Die "Aktivlinie" ist das Gegenteil einer solidarischen Politik. Sie verschärft ideologisch wie praktisch die Zersplitterung der ArbeiterInnenklasse. Sie ist ein Teil des Klassenkampfes. Nicht nur Blair und Schröder, auch Rasmussen formuliert sie im Zusammenhang mit der Zurückdrängung von Positionen, die sich die ArbeiterInnenbewegung nach dem Zweiten Weltkrieg, aber auch ganz konkret in den aktuellen Streikbewegungen, erkämpft hat.

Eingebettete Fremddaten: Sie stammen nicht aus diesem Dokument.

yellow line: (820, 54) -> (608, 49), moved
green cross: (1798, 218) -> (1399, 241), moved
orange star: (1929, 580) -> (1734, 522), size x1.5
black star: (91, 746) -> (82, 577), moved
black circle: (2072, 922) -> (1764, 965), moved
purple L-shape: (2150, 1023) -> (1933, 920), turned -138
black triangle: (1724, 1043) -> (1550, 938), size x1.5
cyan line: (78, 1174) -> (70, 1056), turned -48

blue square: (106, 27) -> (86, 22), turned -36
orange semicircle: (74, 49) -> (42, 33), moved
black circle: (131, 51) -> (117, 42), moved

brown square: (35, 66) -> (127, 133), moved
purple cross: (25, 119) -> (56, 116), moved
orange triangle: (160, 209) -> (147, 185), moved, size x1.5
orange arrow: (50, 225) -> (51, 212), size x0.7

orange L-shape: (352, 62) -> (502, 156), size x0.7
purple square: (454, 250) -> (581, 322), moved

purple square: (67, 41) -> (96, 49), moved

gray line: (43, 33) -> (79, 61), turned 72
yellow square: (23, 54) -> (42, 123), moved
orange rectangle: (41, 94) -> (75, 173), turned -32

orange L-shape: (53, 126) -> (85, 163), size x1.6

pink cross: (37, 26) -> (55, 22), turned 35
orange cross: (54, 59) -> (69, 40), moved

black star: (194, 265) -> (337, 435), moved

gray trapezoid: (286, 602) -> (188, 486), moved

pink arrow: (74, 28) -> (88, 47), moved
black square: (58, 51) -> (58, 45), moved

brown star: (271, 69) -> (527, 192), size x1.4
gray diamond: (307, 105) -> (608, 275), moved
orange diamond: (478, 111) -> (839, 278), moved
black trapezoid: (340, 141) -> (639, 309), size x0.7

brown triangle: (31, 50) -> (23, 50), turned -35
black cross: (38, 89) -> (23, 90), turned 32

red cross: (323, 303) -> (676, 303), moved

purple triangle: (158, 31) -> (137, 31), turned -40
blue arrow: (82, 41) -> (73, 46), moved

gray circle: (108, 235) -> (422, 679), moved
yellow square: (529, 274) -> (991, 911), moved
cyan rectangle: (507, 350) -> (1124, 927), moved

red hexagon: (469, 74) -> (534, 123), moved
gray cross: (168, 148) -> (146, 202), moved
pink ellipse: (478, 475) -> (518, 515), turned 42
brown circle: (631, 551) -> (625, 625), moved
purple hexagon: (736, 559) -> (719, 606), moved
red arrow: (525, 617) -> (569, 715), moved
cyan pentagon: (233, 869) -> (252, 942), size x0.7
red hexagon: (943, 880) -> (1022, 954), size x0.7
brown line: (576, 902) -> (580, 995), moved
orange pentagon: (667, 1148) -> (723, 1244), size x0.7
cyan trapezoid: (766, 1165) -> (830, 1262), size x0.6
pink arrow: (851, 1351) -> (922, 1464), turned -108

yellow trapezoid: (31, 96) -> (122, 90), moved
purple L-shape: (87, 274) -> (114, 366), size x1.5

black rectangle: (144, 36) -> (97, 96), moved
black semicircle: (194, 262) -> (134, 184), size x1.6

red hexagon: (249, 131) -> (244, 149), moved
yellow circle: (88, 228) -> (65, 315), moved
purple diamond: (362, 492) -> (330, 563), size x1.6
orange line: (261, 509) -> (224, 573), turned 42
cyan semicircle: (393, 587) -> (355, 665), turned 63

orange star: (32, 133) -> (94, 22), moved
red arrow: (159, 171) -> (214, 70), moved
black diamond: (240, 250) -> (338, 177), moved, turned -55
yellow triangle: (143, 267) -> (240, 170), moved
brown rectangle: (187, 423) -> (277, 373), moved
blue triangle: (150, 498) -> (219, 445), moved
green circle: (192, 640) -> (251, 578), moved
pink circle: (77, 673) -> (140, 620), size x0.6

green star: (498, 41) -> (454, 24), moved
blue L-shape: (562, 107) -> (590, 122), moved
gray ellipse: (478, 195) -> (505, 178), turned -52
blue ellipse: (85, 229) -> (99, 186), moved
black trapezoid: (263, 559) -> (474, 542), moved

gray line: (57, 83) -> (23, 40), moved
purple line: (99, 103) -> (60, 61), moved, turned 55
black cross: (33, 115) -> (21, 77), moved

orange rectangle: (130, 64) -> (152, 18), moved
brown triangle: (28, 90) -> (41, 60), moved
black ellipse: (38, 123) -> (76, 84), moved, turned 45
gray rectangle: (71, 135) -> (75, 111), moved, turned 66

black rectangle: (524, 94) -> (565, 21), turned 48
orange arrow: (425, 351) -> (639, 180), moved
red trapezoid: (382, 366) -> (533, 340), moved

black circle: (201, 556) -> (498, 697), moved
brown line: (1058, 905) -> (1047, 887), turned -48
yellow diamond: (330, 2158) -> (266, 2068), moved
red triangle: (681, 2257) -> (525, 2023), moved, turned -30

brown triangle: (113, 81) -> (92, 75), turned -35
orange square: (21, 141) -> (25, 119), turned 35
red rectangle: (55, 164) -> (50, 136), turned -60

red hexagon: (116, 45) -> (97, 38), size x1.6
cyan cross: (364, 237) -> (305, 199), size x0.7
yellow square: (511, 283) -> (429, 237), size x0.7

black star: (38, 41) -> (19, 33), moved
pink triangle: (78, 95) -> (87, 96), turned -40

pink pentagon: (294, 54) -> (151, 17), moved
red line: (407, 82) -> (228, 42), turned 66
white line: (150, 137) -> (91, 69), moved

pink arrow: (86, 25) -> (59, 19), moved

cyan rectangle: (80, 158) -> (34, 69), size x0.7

Und der Widerstand? Nach der Aktion der Landesorganisation der Erwerbslosen gegen einige Aktivierungszentren im Mai (vgl. ak 430) hat die Gewerkschaftsführung zum ersten Mal seit vielen Jahren Kritik an der Arbeitsmarktpolitik der Regierung geübt. Wenn dabei allerdings das Problem der gewerkschaftlichen Organisierung der "Aktivierten" nicht auf den Tisch kommt und keine gemeinsamen Forderungen entwickelt werden, wird die einzige Folge der gewerkschaftlichen Kritik sein, daß die Arbeit der "Aktivierten" in Bereiche verlegt wird, in denen die jeweiligen Einzelgewerkschaften nicht verankert sind. Ein Schlüssel für die Möglichkeit einer gemeinsamen Politik der linken Opposition gegen die Zwangsaktivierung kann nicht alleine die Forderung nach einer Verbesserung der materiellen Bedingungen der "Aktivierten" sein. Es muß auch die Rechtlosigkeit (und nicht nur die Sinnlosigkeit) in einem großen Teil der Projekte kritisiert werden. Die Forderung nach einer anderen Arbeitsmarktpolitik ist kurzfristig eine Forderung nach mehr sozialen und demokratischen Freiheiten- nicht nur in Dänemark.